(INPUT MATERIAL)

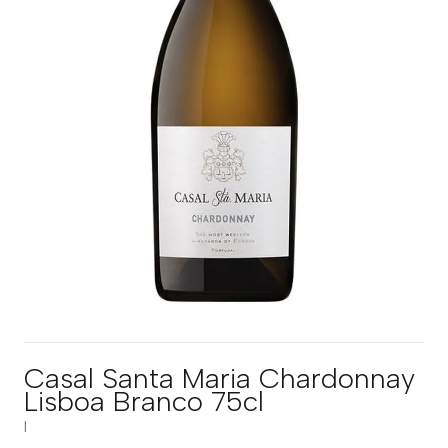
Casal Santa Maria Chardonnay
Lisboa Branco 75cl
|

(End INPUT MATERIAL)
(INPUT MATERIAL)

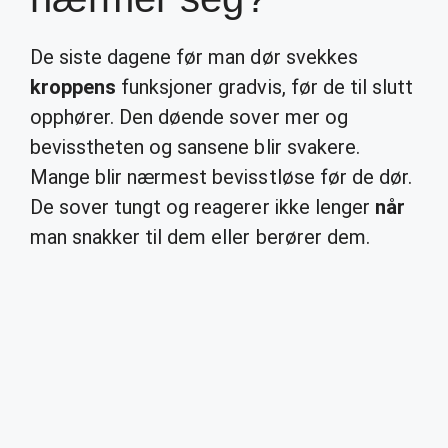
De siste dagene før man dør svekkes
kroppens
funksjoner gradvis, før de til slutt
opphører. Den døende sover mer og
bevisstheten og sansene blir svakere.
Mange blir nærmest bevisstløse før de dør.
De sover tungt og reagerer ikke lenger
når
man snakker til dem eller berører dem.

(End INPUT MATERIAL)

What lines in the data above carry "blir"? Return them all.

bevisstheten og sansene blir svakere.
Mange blir nærmest bevisstløse før de dør.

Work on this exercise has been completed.